If you want to spark creativity in drama, get the cameras rolling. Hannah Frankel shines the spotlight on one extraordinary project

If you want to spark creativity in drama, get the cameras rolling. Hannah Frankel shines the spotlight on one extraordinary project

If you want to spark creativity in drama, get the cameras rolling. Hannah Frankel shines the spotlight on one extraordinary project

Drama can sometimes seem like a bit of an add-on; it's fun but it isn't a priority. Not so at Holy Trinity Primary School in Darwen, Lancashire, which put aside half a term to recreate and enact film scenes as part of its focus on creativity.

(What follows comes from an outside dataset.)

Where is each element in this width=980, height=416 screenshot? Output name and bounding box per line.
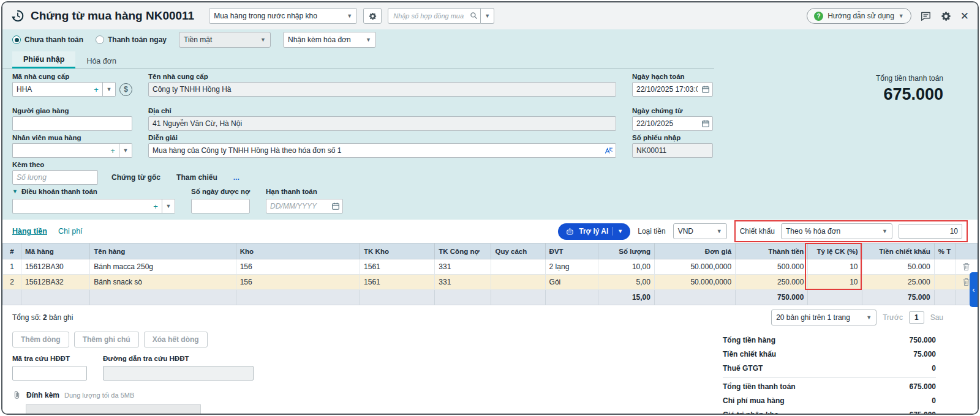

Every year group in the school took on a different theme loosely based on acting, China and film. Reception, for example, manoeuvred puppet heads and filmed them to explore their own version of Mulan, the Disney movie based on Chinese folklore. This also prompted them to draw paddy fields and look at Chinese food, writing and some basic language.

Year 6, meanwhile, made Plasticine and Lego animations, complete with scripts and voiceovers, while Year 5 acted out and filmed scenes from C.S. Lewis's The Lion, the Witch and the Wardrobe in an entirely white classroom. Year 3 filmed its own version of Harry Potter.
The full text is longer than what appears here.